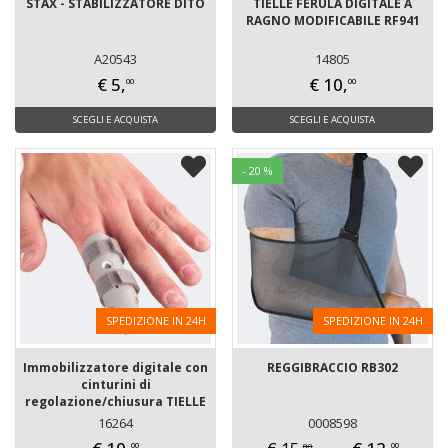
STAX - STABILIZZATORE DITO
TIELLE FERULA DIGITALE A
RAGNO MODIFICABILE RF941
A20543
14805
€ 5,
€ 10,
00
00
SCEGLI E ACQUISTA
SCEGLI E ACQUISTA
- 20 %
SPEDIZIONE IN 24H
SPEDIZIONE IN 24H
Immobilizzatore digitale con
REGGIBRACCIO RB302
cinturini di
regolazione/chiusura TIELLE
940
16264
0008598
00
00
00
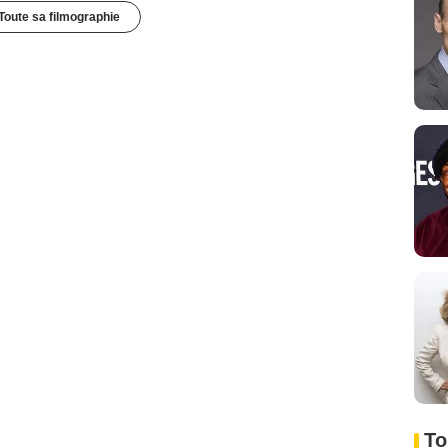
Toute sa filmographie
To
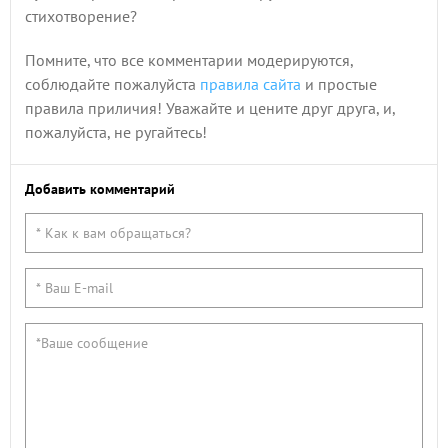
стихотворение?
Помните, что все комментарии модерируются,
соблюдайте пожалуйста
правила сайта
и простые
правила приличия! Уважайте и цените друг друга, и,
пожалуйста, не ругайтесь!
Добавить комментарий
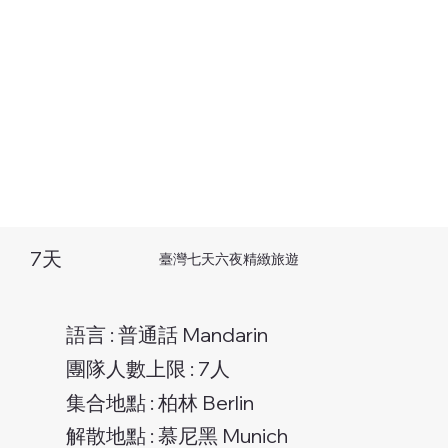
7天
臺灣七天六夜精緻旅遊
語言 : 普通話 Mandarin
團隊人數上限 : 7人
集合地點 : 柏林 Berlin
解散地點 : 慕尼黑 Munich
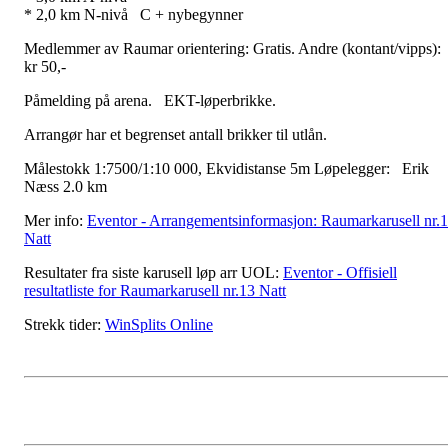
* 2,0 km N-nivå C + nybegynner
Medlemmer av Raumar orientering: Gratis. Andre (kontant/vipps)
kr 50,-
Påmelding på arena. EKT-løperbrikke.
Arrangør har et begrenset antall brikker til utlån.
Målestokk 1:7500/1:10 000, Ekvidistanse 5m Løpelegger: Erik
Næss 2.0 km
Mer info:
Eventor - Arrangementsinformasjon: Raumarkarusell nr.
Natt
Resultater fra siste karusell løp arr UOL:
Eventor - Offisiell
resultatliste for Raumarkarusell nr.13 Natt
Strekk tider:
WinSplits Online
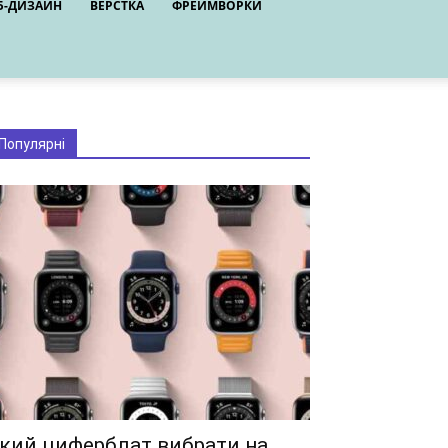
Б-ДИЗАЙН
ВЕРСТКА
ФРЕЙМВОРКИ
Популярні
кий циферблат вибрати на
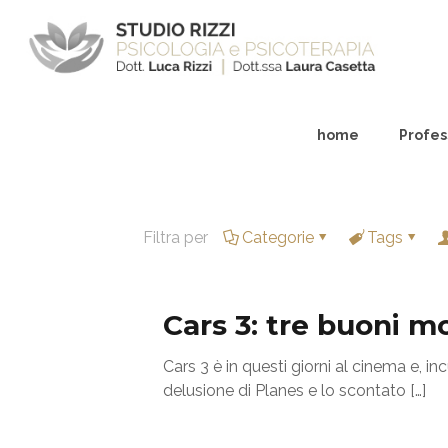
home
Profess
Filtra per
Categorie
Tags
Cars 3: tre buoni m
Cars 3 è in questi giorni al cinema e, 
delusione di Planes e lo scontato
[…]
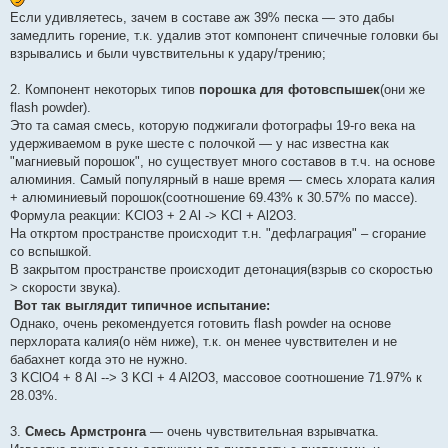
Если удивляетесь, зачем в составе аж 39% песка — это дабы
замедлить горение, т.к. удалив этот компонент спичечные головки бы
взрывались и были чувствительны к удару/трению;
2. Компонент некоторых типов
порошка для фотовспышек
(они же
flash powder).
Это та самая смесь, которую поджигали фотографы 19-го века на
удерживаемом в руке шесте с полочкой — у нас известна как
"магниевый порошок", но существует много составов в т.ч. на основе
алюминия. Самый популярный в наше время — смесь хлората калия
+ алюминиевый порошок(соотношение 69.43% к 30.57% по массе).
Формула реакции: KClO3 + 2 Al -> KCl + Al2O3.
На откртом пространстве происходит т.н. "дефлаграция" – сгорание
со вспышкой.
В закрытом пространстве происходит детонация(взрыв со скоростью
> скорости звука).
Вот так выглядит типичное испытание:
Однако, очень рекомендуется готовить flash powder на основе
перхлората калия(о нём ниже), т.к. он менее чувствителен и не
бабахнет когда это не нужно.
3 KClO4 + 8 Al --> 3 KCl + 4 Al2O3, массовое соотношение 71.97% к
28.03%.
3.
Смесь Армстронга
— очень чувствительная взрывчатка.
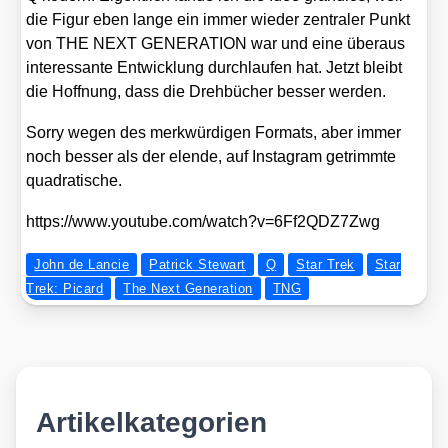
die Figur eben lan­ge ein immer wie­der zen­tra­ler Punkt
von THE NEXT GENERATION war und eine über­aus
inter­es­san­te Ent­wick­lung durch­lau­fen hat. Jetzt bleibt
die Hoff­nung, dass die Dreh­bü­cher bes­ser wer­den.
Sor­ry wegen des merk­wür­di­gen For­mats, aber immer
noch bes­ser als der elen­de, auf Insta­gram getrimm­te
qua­dra­ti­sche.
https://​www​.you​tube​.com/​w​a​t​c​h​?​v​=​6​F​f​2​Q​D​Z​7​Zwg
John de Lancie
Patrick Stewart
Q
Star Trek
Star
Trek: Picard
The Next Generation
TNG
Artikelkategorien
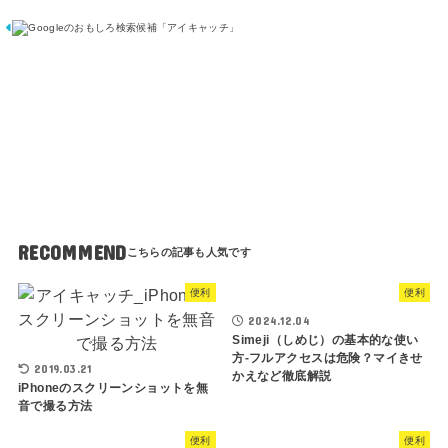
o
o
g
l
e
の
お
も
し
ろ
検
索
候
補
RECOMMEND
便利
便利
2024.12.04
Simeji（しめじ）の基本的な使い
方-フルアクセスは危険？マイきせ
2019.03.21
かえなど徹底解説
iPhoneのスクリーンショットを無
音で撮る方法
便利
便利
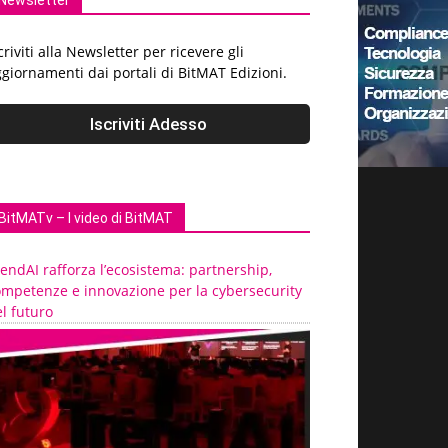
Newsletter
criviti alla Newsletter per ricevere gli
giornamenti dai portali di BitMAT Edizioni.
BitMATv – I video di BitMAT
endAI rafforza l’ecosistema: partnership,
ompetenze e innovazione per la cybersecurity
l futuro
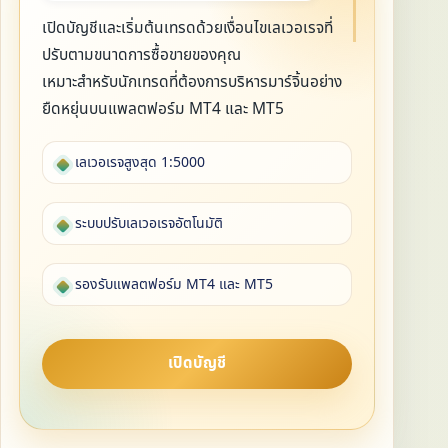
เปิดบัญชีและเริ่มต้นเทรดด้วยเงื่อนไขเลเวอเรจที่
ปรับตามขนาดการซื้อขายของคุณ
เหมาะสำหรับนักเทรดที่ต้องการบริหารมาร์จิ้นอย่าง
ยืดหยุ่นบนแพลตฟอร์ม MT4 และ MT5
เลเวอเรจสูงสุด 1:5000
ระบบปรับเลเวอเรจอัตโนมัติ
รองรับแพลตฟอร์ม MT4 และ MT5
เปิดบัญชี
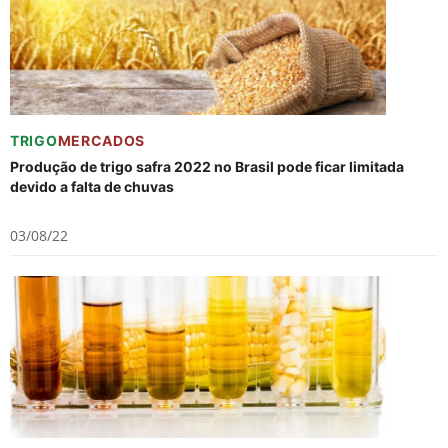
TRIGO
MERCADOS
Produção de trigo safra 2022 no Brasil pode ficar limitada
devido a falta de chuvas
03/08/22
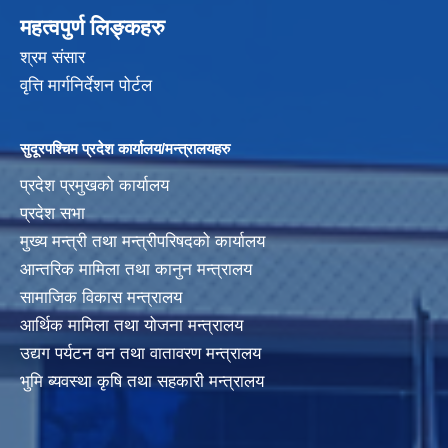
महत्वपुर्ण लिङ्कहरु
श्रम संसार
वृत्ति मार्गनिर्देशन पोर्टल
सुदूरपश्चिम प्रदेश कार्यालय/मन्त्रालयहरु
प्रदेश प्रमुखको कार्यालय
प्रदेश सभा
मुख्य मन्त्री तथा मन्त्रीपरिषदको कार्यालय
आन्तरिक मामिला तथा कानुन मन्त्रालय
सामाजिक विकास मन्त्रालय
आर्थिक मामिला तथा योजना मन्त्रालय
उद्यग पर्यटन वन तथा वातावरण मन्त्रालय
भुमि ब्यवस्था कृषि तथा सहकारी मन्त्रालय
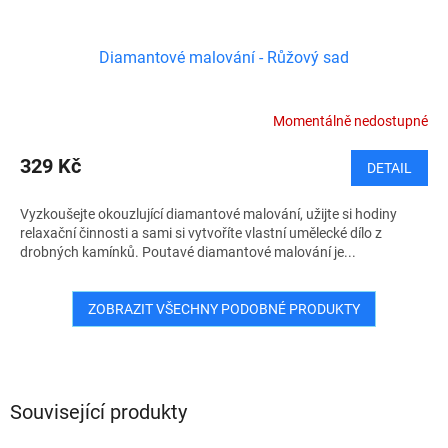
Diamantové malování - Růžový sad
Momentálně nedostupné
329 Kč
DETAIL
Vyzkoušejte okouzlující diamantové malování, užijte si hodiny
relaxační činnosti a sami si vytvoříte vlastní umělecké dílo z
drobných kamínků. Poutavé diamantové malování je...
ZOBRAZIT VŠECHNY PODOBNÉ PRODUKTY
Související produkty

> **Work required**:
Set down all of the data word for word; no pictures belong in it.

> **Answer box**:
STAX - STABILIZZATORE DITO
TIELLE FERULA DIGITALE A
RAGNO MODIFICABILE RF941
A20543
14805
€ 5,
€ 10,
00
00
SCEGLI E ACQUISTA
SCEGLI E ACQUISTA
- 20 %
SPEDIZIONE IN 24H
SPEDIZIONE IN 24H
Immobilizzatore digitale con
REGGIBRACCIO RB302
cinturini di
regolazione/chiusura TIELLE
940
16264
0008598
00
00
00
Toute sa filmographie
To
стихотворение?
Помните, что все комментарии модерируются,
соблюдайте пожалуйста
правила сайта
и простые
правила приличия! Уважайте и цените друг друга, и,
пожалуйста, не ругайтесь!
Добавить комментарий
7天
臺灣七天六夜精緻旅遊
語言 : 普通話 Mandarin
團隊人數上限 : 7人
集合地點 : 柏林 Berlin
解散地點 : 慕尼黑 Munich
* 2,0 km N-nivå C + nybegynner
Medlemmer av Raumar orientering: Gratis. Andre (kontant/vipps)
kr 50,-
Påmelding på arena. EKT-løperbrikke.
Arrangør har et begrenset antall brikker til utlån.
Målestokk 1:7500/1:10 000, Ekvidistanse 5m Løpelegger: Erik
Næss 2.0 km
Mer info:
Eventor - Arrangementsinformasjon: Raumarkarusell nr.
Natt
Resultater fra siste karusell løp arr UOL:
Eventor - Offisiell
resultatliste for Raumarkarusell nr.13 Natt
Strekk tider:
WinSplits Online
Б-ДИЗАЙН
ВЕРСТКА
ФРЕЙМВОРКИ
Популярні
кий циферблат вибрати на
home
Profess
Filtra per
Categorie
Tags
Cars 3: tre buoni m
Cars 3 è in questi giorni al cinema e, 
delusione di Planes e lo scontato
[…]
Если удивляетесь, зачем в составе аж 39% песка — это дабы
замедлить горение, т.к. удалив этот компонент спичечные головки бы
взрывались и были чувствительны к удару/трению;
2. Компонент некоторых типов
порошка для фотовспышек
(они же
flash powder).
Это та самая смесь, которую поджигали фотографы 19-го века на
удерживаемом в руке шесте с полочкой — у нас известна как
"магниевый порошок", но существует много составов в т.ч. на основе
алюминия. Самый популярный в наше время — смесь хлората калия
+ алюминиевый порошок(соотношение 69.43% к 30.57% по массе).
Формула реакции: KClO3 + 2 Al -> KCl + Al2O3.
На откртом пространстве происходит т.н. "дефлаграция" – сгорание
со вспышкой.
В закрытом пространстве происходит детонация(взрыв со скоростью
> скорости звука).
Вот так выглядит типичное испытание:
Однако, очень рекомендуется готовить flash powder на основе
перхлората калия(о нём ниже), т.к. он менее чувствителен и не
бабахнет когда это не нужно.
3 KClO4 + 8 Al --> 3 KCl + 4 Al2O3, массовое соотношение 71.97% к
28.03%.
3.
Смесь Армстронга
— очень чувствительная взрывчатка.
die Figur eben lan­ge ein immer wie­der zen­tra­ler Punkt
von THE NEXT GENERATION war und eine über­aus
inter­es­san­te Ent­wick­lung durch­lau­fen hat. Jetzt bleibt
die Hoff­nung, dass die Dreh­bü­cher bes­ser wer­den.
Sor­ry wegen des merk­wür­di­gen For­mats, aber immer
noch bes­ser als der elen­de, auf Insta­gram getrimm­te
qua­dra­ti­sche.
https://​www​.you​tube​.com/​w​a​t​c​h​?​v​=​6​F​f​2​Q​D​Z​7​Zwg
John de Lancie
Patrick Stewart
Q
Star Trek
Star
Trek: Picard
The Next Generation
TNG
Artikelkategorien
o
o
g
l
e
の
お
も
し
ろ
検
索
候
補
RECOMMEND
便利
便利
2024.12.04
Simeji（しめじ）の基本的な使い
方-フルアクセスは危険？マイきせ
2019.03.21
かえなど徹底解説
iPhoneのスクリーンショットを無
音で撮る方法
便利
便利
Newsletter
criviti alla Newsletter per ricevere gli
giornamenti dai portali di BitMAT Edizioni.
BitMATv – I video di BitMAT
endAI rafforza l’ecosistema: partnership,
ompetenze e innovazione per la cybersecurity
l futuro
เปิดบัญชีและเริ่มต้นเทรดด้วยเงื่อนไขเลเวอเรจที่
ปรับตามขนาดการซื้อขายของคุณ
เหมาะสำหรับนักเทรดที่ต้องการบริหารมาร์จิ้นอย่าง
ยืดหยุ่นบนแพลตฟอร์ม MT4 และ MT5
เลเวอเรจสูงสุด 1:5000
ระบบปรับเลเวอเรจอัตโนมัติ
รองรับแพลตฟอร์ม MT4 และ MT5
เปิดบัญชี
TRIGO
MERCADOS
Produção de trigo safra 2022 no Brasil pode ficar limitada
devido a falta de chuvas
03/08/22
महत्वपुर्ण लिङ्कहरु
श्रम संसार
वृत्ति मार्गनिर्देशन पोर्टल
सुदूरपश्चिम प्रदेश कार्यालय/मन्त्रालयहरु
प्रदेश प्रमुखको कार्यालय
प्रदेश सभा
मुख्य मन्त्री तथा मन्त्रीपरिषदको कार्यालय
आन्तरिक मामिला तथा कानुन मन्त्रालय
सामाजिक विकास मन्त्रालय
आर्थिक मामिला तथा योजना मन्त्रालय
उद्यग पर्यटन वन तथा वातावरण मन्त्रालय
भुमि ब्यवस्था कृषि तथा सहकारी मन्त्रालय
Diamantové malování - Růžový sad
Momentálně nedostupné
329 Kč
DETAIL
Vyzkoušejte okouzlující diamantové malování, užijte si hodiny
relaxační činnosti a sami si vytvoříte vlastní umělecké dílo z
drobných kamínků. Poutavé diamantové malování je...
ZOBRAZIT VŠECHNY PODOBNÉ PRODUKTY
Související produkty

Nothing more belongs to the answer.